Press | Reviews
Gershwin show is a rousing comeback
The Miami Herald
Christine Dolen
March 6, 2008
The Soul of Gershwin: The Musical Journey of an American Klezmer was born in Minnesota but has a little history in South Florida. It played Miami's Coconut Grove Playhouse in April 2002, and back then audiences and critics agreed that, in the words of a song by George and Ira Gershwin, 'S Wonderful.
Four years later, the show is back, this time at Fort Lauderdale's Parker Playhouse. Much has changed since the exuberant, insightful production visited South Florida the first time.

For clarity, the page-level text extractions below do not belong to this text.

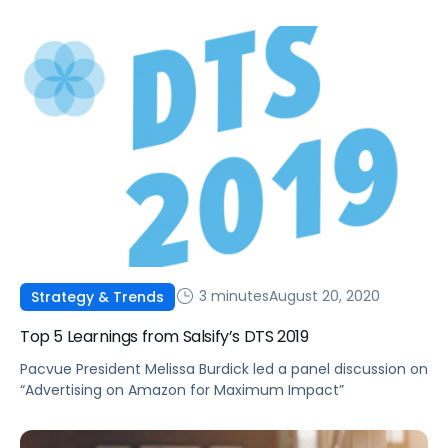
numerous online channels.
3 minutes
August 20, 2020
Strategy & Trends
Top 5 Learnings from Salsify’s DTS 2019
Pacvue President Melissa Burdick led a panel discussion on
“Advertising on Amazon for Maximum Impact”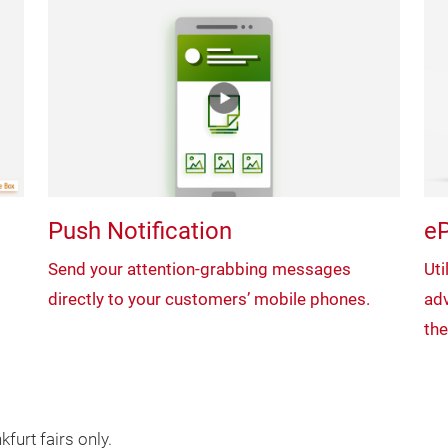
Push Notification
eP
Send your attention-grabbing messages
Uti
directly to your customers’ mobile phones.
adv
the
furt fairs only.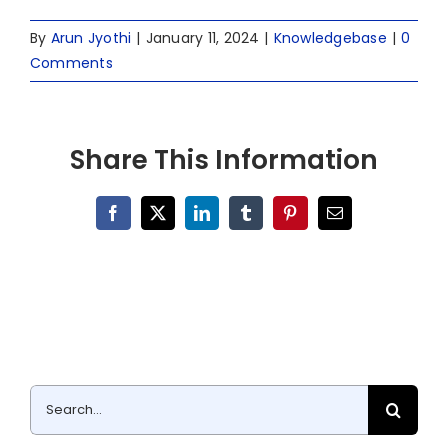
By
Arun Jyothi
|
January 11, 2024
|
Knowledgebase
|
0
Comments
Share This Information
Facebook
X
LinkedIn
Tumblr
Pinterest
Email
Search
for: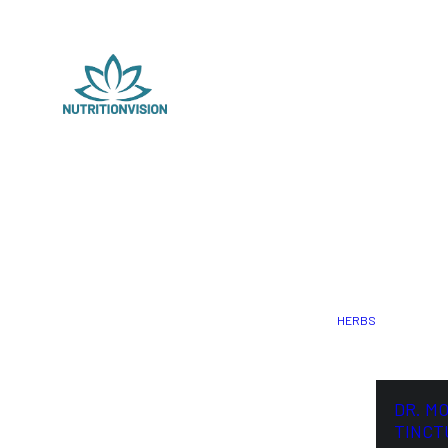
HERBS
DR. M
TINCT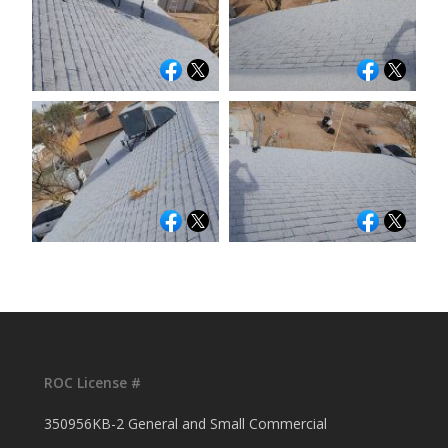
ROC License #
350956KB-2 General and Small Commercial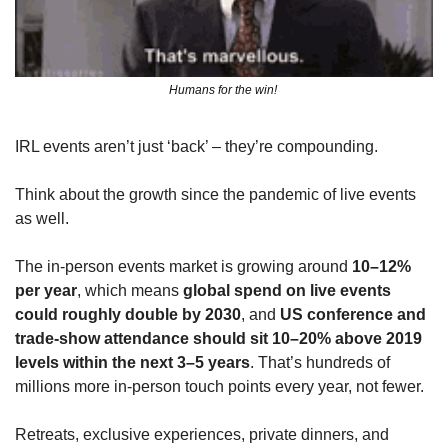
Humans for the win! 
IRL events aren’t just ‘back’ – they’re compounding. 
Think about the growth since the pandemic of live events 
as well.
The in‑person events market is growing around 
10–12% 
per year
, which means 
global spend on live events 
could roughly double by 2030
, and 
US conference and 
trade‑show attendance should sit 10–20% above 2019 
levels within the next 3–5 years
. That’s hundreds of 
millions more in‑person touch points every year, not fewer.
Retreats, exclusive experiences, private dinners, and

The Coconut Grove Playhouse is not, for the time being, a functioning theater. Arnold Mittelman, its producing artistic director for 25 years until the theater -- then about $4 million in the red -- was abruptly shuttered in 2006, has spent the past two years laying the groundwork for two new theater companies, the American Theater Festival and the National Jewish Theater. And The Soul of Gershwin, with a few cast and band changes but no loss of musical potency, has become symbolic of the kind of theater Mittelman would like to take to audiences in many cities in his return to producing.
The narrated revue by Joseph Vass, who serves as the show's musical director and pianist, is a jazzy, rousing, soulful exploration of the Jewish influences in George Gershwin's music. Actor Michael Paul Levin amiably portrays the man born Jacob Gershovitz, providing bits of Gershwin biography and explaining musical connections, and the storytelling serves its purpose. But it's the music that rightfully carries the show.
Vass and his terrific band Klezmerica -- violinist Carolyn Boulay, woodwind player Brian Grivna, trumpeter Dave Jensen, bass player Chris Bates and drummer Jay Epstein -- apparently can play anything. A little Rhapsody in Blue? No problem. Vass' own contemporary klezmer piece Dybbuk #2? Smashing. Selections from Porgy and Bess? They make you want to hear Gershwin's brilliant folk opera all over again.
The cast of three distinctive and abundantly gifted singers is just as musically versatile.
Bruce Henry sings in Yiddish, scats and dips into a spiritual soulfulness, delivers an Embraceable You full of yearning, makes you want to come along when he declares There's a Boat Dat's Leavin' Soon for New York. Robert Marinoff is the powerhouse guy, a moving cantorial singer who brings operatic power to Summertime -- which he sings first in Yiddish, then English. And Prudence Johnson, whose voice you will instantly recognize if you're a fan of National Public Radio's A Prairie Home Companion, is a velvet-voiced jazz diva who turns The Man I Love, Someone to Watch Over Me and a brilliantly interpreted It Ain't Necessarily So into reminders of how potent and pleasurable great singing can be.
Before each performance, actor Jack Klugman comes out to rally the audience and offer the opinion that Mittelman, for whom he worked several times at the Coconut Grove Playhouse, is ''a good guy.'' While it's nice to see Klugman onstage again, the sales pitch isn't necessary. The Soul of Gershwin is a thoroughly enjoyable new beginning for two companies and a veteran producer.